When a Google recruiter emailed an Apple employee in 2007 about a possible opening, the late Apple CEO Steve Jobs discovered the email and quickly forwarded it to his counterpart at Google, CEO Eric Schmidt. “I would be very pleased if your recruiting department would stop doing this,” Jobs wrote.

In another email exchange that year, Schmidt told Intel CEO Paul Otellini, “If we find a recruiter called into Intel, we will terminate the recruiter. We take these relationships [between companies]exceptionally seriously.”  

Prior to Pixar’s merger with The Walt Disney Co., Pixar President Ed Catmull wrote to Disney: “We have avoided wars up here in Norther[n] California because all of the companies up here—Pixar, ILM [Lucasfilm], Dreamworks, and a couple smaller places—have conscientiously avoided raiding each other.”

This prohibition against recruiting practices by rival companies was apparently widespread in the Silicon Valley for years, stretching back to at least 2005. The problem with such policies was that the Department of Justice (DOJ) would later deem them unlawful restraints of trade.    

It is surprising that so many otherwise astute CEOs would write and retain “smoking gun” emails. It is possible that they did not believe that what they were doing was illegal and did not seek the advice of counsel. In fact, one company even included the anti-solicitation agreement in its HR policy manual.

But the DOJ has now put companies on notice that such agreements can result in antitrust prosecutions. In November 2012, the government brought a case against eBay based on the same kind of anti-poaching allegations. That case is pending in the U.S. District Court for the Northern District of California. 

“The Department of Justice takes a strong interest in agreements that it deems to have the potential to significantly harm or stifle competition between companies in highly competitive markets,” says Cozen O’Connor Member Michael Schmidt.

Illegal Cartels

In 2009, the Antitrust Division of the DOJ began an investigation into the employment and recruitment practices of Apple, Google, Adobe, Intel, Intuit, Lucasfilm and Pixar.  

One year later, the DOJ concluded that the defendants had entered into illegal cartels that were restraints of trade aimed at holding down wages and preventing the loss of their best engineers. 

In the stipulated final judgments, defendants did not admit any wrongdoing but agreed to be “enjoined from attempting to enter into, maintaining or enforcing any agreement with any other person or in any way refrain[ing] [from] soliciting, cold calling, recruiting, or otherwise competing for employees.” Under the Clayton Antitrust Act, the final judgments had no prima facie effect in any subsequent private lawsuit bound to come.  

 In fact, in 2011, engineers at the investigated companies filed a class action in the U.S. District Court for the Northern District of California, claiming an aggrieved class consisting of as many as 100,000 employees. 

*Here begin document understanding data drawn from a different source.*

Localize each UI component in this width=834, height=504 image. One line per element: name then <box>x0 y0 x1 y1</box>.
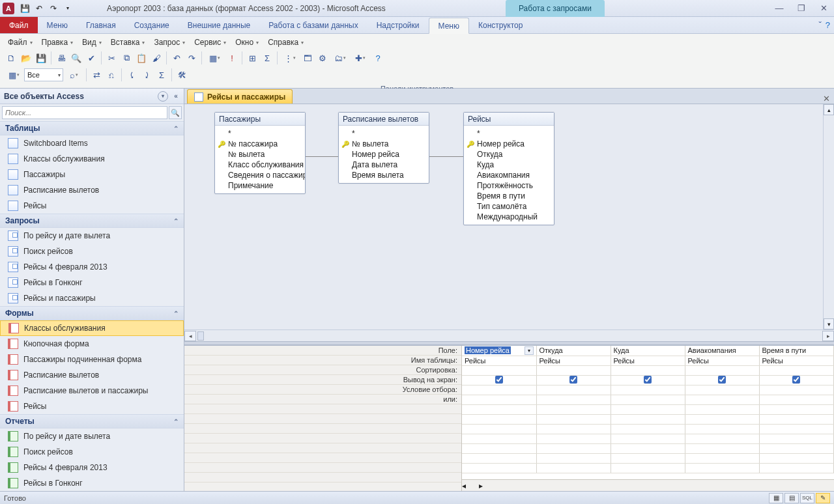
spell-icon[interactable]: ✔ <box>84 51 98 65</box>
menu-item[interactable]: Файл <box>4 36 36 48</box>
grid-cell-table[interactable]: Рейсы <box>462 356 536 365</box>
document-close-icon[interactable]: ✕ <box>821 94 834 104</box>
grid-cell-show[interactable] <box>685 375 759 385</box>
grid-cell-sort[interactable] <box>462 365 536 375</box>
format-painter-icon[interactable]: 🖌 <box>149 51 164 65</box>
nav-group-header[interactable]: Запросы⌃ <box>0 214 184 228</box>
show-checkbox[interactable] <box>644 376 652 384</box>
table-box[interactable]: Пассажиры*№ пассажира№ вылетаКласс обслу… <box>214 112 306 194</box>
grid-cell-field[interactable]: Номер рейса▾ <box>462 346 536 356</box>
view-icon[interactable]: ▦ <box>4 68 23 82</box>
copy-icon[interactable]: ⧉ <box>119 51 134 65</box>
show-checkbox[interactable] <box>569 376 577 384</box>
nav-group-header[interactable]: Формы⌃ <box>0 306 184 320</box>
ribbon-tab[interactable]: Меню <box>38 17 77 33</box>
grid-cell-sort[interactable] <box>536 365 611 375</box>
scroll-right-icon[interactable]: ▸ <box>479 481 483 490</box>
grid-cell[interactable] <box>685 434 759 443</box>
grid-cell-table[interactable]: Рейсы <box>536 356 611 365</box>
nav-item[interactable]: Поиск рейсов <box>0 444 184 460</box>
scroll-right-icon[interactable]: ▸ <box>822 331 834 341</box>
field[interactable]: Сведения о пассажире <box>215 170 305 180</box>
grid-cell[interactable] <box>685 443 759 453</box>
paste-icon[interactable]: 📋 <box>134 51 149 65</box>
nav-item[interactable]: Пассажиры подчиненная форма <box>0 352 184 367</box>
nav-group-header[interactable]: Отчеты⌃ <box>0 414 184 428</box>
field[interactable]: Дата вылета <box>339 160 429 170</box>
show-table-icon[interactable]: ⊞ <box>245 51 259 65</box>
ribbon-tab[interactable]: Главная <box>77 17 125 33</box>
field[interactable]: № вылета <box>215 149 305 160</box>
grid-cell[interactable] <box>759 434 833 443</box>
delete-rows-icon[interactable]: ⤸ <box>139 68 154 82</box>
undo-icon[interactable]: ↶ <box>33 2 46 15</box>
objects-combo[interactable]: Все <box>24 68 63 81</box>
grid-cell[interactable] <box>536 414 611 424</box>
grid-cell[interactable] <box>685 404 759 414</box>
show-checkbox[interactable] <box>792 376 800 384</box>
grid-cell[interactable] <box>759 443 833 453</box>
table-box[interactable]: Рейсы*Номер рейсаОткудаКудаАвиакомпанияП… <box>463 112 554 225</box>
view-sql-icon[interactable]: SQL <box>800 493 814 503</box>
field[interactable]: Откуда <box>464 149 554 160</box>
grid-cell-or[interactable] <box>536 395 611 404</box>
nav-header[interactable]: Все объекты Access ▾ « <box>0 89 184 104</box>
nav-item[interactable]: Расписание вылетов <box>0 367 184 383</box>
top-values-icon[interactable]: ⋮ <box>280 51 300 65</box>
grid-cell[interactable] <box>536 424 611 434</box>
grid-cell[interactable] <box>536 463 611 473</box>
show-checkbox[interactable] <box>718 376 726 384</box>
scroll-up-icon[interactable]: ▴ <box>824 104 834 115</box>
qgrid-hscroll[interactable]: ◂ ▸ <box>462 479 834 491</box>
menu-item[interactable]: Сервис <box>190 36 230 48</box>
grid-cell[interactable] <box>462 404 536 414</box>
nav-item[interactable]: По рейсу и дате вылета <box>0 228 184 244</box>
minimize-icon[interactable]: — <box>771 3 787 13</box>
grid-cell[interactable] <box>685 453 759 463</box>
redo-icon[interactable]: ↷ <box>184 51 199 65</box>
relationships-icon[interactable]: ⇄ <box>89 68 104 82</box>
build-icon[interactable]: 🛠 <box>175 68 189 82</box>
grid-cell[interactable] <box>685 414 759 424</box>
show-checkbox[interactable] <box>495 376 503 384</box>
menu-item[interactable]: Правка <box>38 36 78 48</box>
field[interactable]: № вылета <box>339 139 429 149</box>
grid-cell[interactable] <box>759 414 833 424</box>
grid-cell-criteria[interactable] <box>536 385 611 395</box>
print-preview-icon[interactable]: 🔍 <box>69 51 83 65</box>
grid-cell[interactable] <box>759 404 833 414</box>
table-header[interactable]: Расписание вылетов <box>339 113 429 126</box>
grid-cell[interactable] <box>462 424 536 434</box>
field[interactable]: Куда <box>464 160 554 170</box>
field[interactable]: Тип самолёта <box>464 201 554 212</box>
file-tab[interactable]: Файл <box>0 17 38 33</box>
field[interactable]: Время вылета <box>339 170 429 180</box>
nav-item[interactable]: Поиск рейсов <box>0 244 184 259</box>
redo-icon[interactable]: ↷ <box>47 2 60 15</box>
sigma-icon[interactable]: Σ <box>154 68 169 82</box>
ribbon-tab[interactable]: Создание <box>125 17 179 33</box>
grid-cell[interactable] <box>536 434 611 443</box>
scroll-left-icon[interactable]: ◂ <box>184 331 196 341</box>
ribbon-tab[interactable]: Надстройки <box>367 17 429 33</box>
grid-cell[interactable] <box>685 463 759 473</box>
nav-item[interactable]: Рейсы в Гонконг <box>0 275 184 290</box>
field[interactable]: * <box>339 128 429 139</box>
grid-cell[interactable] <box>759 424 833 434</box>
field[interactable]: № пассажира <box>215 139 305 149</box>
nav-item[interactable]: Рейсы в Гонконг <box>0 475 184 491</box>
grid-cell-show[interactable] <box>462 375 536 385</box>
nav-item[interactable]: По рейсу и дате вылета <box>0 428 184 444</box>
db-window-icon[interactable]: 🗂 <box>330 51 350 65</box>
grid-cell-show[interactable] <box>536 375 611 385</box>
dropdown-icon[interactable]: ▾ <box>525 346 534 355</box>
menu-item[interactable]: Окно <box>231 36 263 48</box>
ribbon-minimize-icon[interactable]: ˇ <box>818 20 821 30</box>
ribbon-tab[interactable]: Внешние данные <box>179 17 260 33</box>
grid-cell-or[interactable] <box>462 395 536 404</box>
nav-item[interactable]: Рейсы <box>0 198 184 214</box>
grid-cell[interactable] <box>536 443 611 453</box>
tool1-icon[interactable]: ⎌ <box>104 68 119 82</box>
grid-cell-sort[interactable] <box>685 365 759 375</box>
grid-cell[interactable] <box>611 453 685 463</box>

 They alleged that the defendants conspired and formed agreements to refrain from recruiting one another’s employees; provide notification when making an offer to another’s employee without the knowledge or consent of that employee; and cap pay packages offered to prospective employees. Plaintiffs also alleged that qualified workers who applied for vacant positions at rival companies without being recruited were not hired.

The plaintiffs claimed they would have gotten raises either from their current employers or at other jobs if the anti-poaching restrictions had not been in place. 

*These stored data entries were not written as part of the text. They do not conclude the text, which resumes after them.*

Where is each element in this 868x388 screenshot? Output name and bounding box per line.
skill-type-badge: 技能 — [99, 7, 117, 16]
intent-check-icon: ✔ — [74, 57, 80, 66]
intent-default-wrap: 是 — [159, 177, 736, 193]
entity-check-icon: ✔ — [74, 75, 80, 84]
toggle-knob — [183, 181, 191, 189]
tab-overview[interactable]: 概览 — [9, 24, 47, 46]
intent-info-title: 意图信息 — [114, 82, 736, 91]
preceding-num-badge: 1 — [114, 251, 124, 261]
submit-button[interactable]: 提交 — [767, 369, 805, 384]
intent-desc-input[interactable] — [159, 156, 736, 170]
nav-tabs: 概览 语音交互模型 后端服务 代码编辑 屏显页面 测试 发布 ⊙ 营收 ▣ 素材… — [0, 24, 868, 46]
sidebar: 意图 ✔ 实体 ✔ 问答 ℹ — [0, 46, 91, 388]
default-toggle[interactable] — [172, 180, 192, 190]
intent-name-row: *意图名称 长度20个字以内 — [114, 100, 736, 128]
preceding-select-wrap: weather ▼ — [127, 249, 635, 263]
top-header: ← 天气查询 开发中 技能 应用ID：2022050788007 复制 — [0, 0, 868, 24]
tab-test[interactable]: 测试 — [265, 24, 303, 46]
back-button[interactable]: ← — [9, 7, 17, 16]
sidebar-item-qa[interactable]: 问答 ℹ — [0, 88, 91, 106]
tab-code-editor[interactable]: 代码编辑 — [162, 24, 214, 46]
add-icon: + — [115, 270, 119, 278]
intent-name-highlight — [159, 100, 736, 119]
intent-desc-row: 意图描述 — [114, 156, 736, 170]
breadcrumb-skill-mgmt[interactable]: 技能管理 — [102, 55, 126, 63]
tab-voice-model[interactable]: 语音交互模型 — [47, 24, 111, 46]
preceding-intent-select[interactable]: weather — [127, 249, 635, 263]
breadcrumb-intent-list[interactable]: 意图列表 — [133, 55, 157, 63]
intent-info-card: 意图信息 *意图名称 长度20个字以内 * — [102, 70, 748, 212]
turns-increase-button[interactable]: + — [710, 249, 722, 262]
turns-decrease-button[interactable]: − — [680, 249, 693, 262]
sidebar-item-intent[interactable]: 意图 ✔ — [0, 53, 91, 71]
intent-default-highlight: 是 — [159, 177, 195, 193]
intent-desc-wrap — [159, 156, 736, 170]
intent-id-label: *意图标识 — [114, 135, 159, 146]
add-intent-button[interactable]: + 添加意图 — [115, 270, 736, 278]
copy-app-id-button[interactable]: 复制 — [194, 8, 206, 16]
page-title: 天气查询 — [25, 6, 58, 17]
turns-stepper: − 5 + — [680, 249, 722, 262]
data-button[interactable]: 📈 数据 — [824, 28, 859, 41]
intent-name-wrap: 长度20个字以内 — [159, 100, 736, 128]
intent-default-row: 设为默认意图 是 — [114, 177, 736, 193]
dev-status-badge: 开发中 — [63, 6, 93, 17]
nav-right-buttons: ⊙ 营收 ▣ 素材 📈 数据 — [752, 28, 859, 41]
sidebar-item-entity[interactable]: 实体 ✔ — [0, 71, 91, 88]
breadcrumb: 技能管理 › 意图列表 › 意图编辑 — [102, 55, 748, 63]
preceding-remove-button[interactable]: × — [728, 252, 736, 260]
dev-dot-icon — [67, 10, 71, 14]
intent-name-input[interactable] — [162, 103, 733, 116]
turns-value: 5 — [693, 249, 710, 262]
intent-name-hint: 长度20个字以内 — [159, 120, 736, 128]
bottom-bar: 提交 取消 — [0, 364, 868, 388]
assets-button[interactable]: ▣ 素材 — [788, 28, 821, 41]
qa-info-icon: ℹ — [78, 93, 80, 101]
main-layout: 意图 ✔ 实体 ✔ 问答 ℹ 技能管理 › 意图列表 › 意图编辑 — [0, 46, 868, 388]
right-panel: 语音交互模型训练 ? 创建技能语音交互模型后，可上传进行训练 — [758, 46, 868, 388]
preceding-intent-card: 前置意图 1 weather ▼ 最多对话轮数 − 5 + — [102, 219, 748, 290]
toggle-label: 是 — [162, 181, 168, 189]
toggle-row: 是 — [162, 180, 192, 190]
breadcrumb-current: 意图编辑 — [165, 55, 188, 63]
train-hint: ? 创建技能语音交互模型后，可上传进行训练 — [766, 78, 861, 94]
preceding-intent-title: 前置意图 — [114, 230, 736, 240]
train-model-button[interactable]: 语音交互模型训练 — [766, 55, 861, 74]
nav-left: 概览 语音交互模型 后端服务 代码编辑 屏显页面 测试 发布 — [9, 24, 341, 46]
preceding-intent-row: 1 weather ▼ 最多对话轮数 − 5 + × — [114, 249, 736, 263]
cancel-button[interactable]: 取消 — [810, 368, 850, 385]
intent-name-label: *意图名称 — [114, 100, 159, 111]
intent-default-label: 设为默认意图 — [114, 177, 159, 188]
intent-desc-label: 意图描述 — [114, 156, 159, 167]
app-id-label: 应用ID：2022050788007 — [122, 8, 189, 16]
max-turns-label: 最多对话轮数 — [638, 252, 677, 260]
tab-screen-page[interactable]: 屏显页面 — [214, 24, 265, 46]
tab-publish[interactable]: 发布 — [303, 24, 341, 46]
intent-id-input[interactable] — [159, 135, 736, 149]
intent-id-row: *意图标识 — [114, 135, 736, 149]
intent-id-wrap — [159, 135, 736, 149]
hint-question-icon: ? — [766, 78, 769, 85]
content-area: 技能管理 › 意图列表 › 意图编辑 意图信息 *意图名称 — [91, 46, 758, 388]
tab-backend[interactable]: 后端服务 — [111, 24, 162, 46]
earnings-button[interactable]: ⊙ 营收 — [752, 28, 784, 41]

Defendants’ employees generally were kept in the dark concerning the provisions of the nonsolicitation agreements. However, in at least one instance, the nonsolicitation arrangement was memorialized in writing. According to the DOJ, Google listed Intel in its hiring policies and protocol manual among the companies that were part of a “Do Not Cold Call” list. 

High Hurdle

On April 5, U.S. District Judge Lucy Koh denied plaintiffs’ motion to certify the lawsuits as a class action. The circumstances for each employee in the purported nationwide class differed too widely, Koh said.  

But Koh referred in her decision to evidence supporting the possible widespread effects of the companies’ nonsolicitation policies. “The sustained personal efforts by the corporations’ own chief executives … to monitor and enforce these agreements indicate that the agreements may have had broad effects,” Koh wrote.

Koh allowed the plaintiffs to provide more evidence that the proposed class was not overly broad and did not also include employees who sustained no loss or detriment to their careers.  

Attorneys at Lieff Cabraser, lead co-counsel for the plaintiffs, did not respond to requests for comment. 

“Plaintiffs need to be able to marshal testimonial and/or documentary evidence that would show an overall correlation of wage movement for all or nearly all members within the class. This appears to be a pretty high hurdle for the plaintiffs to accomplish,” says Miller Canfield Principal Jay Yelton.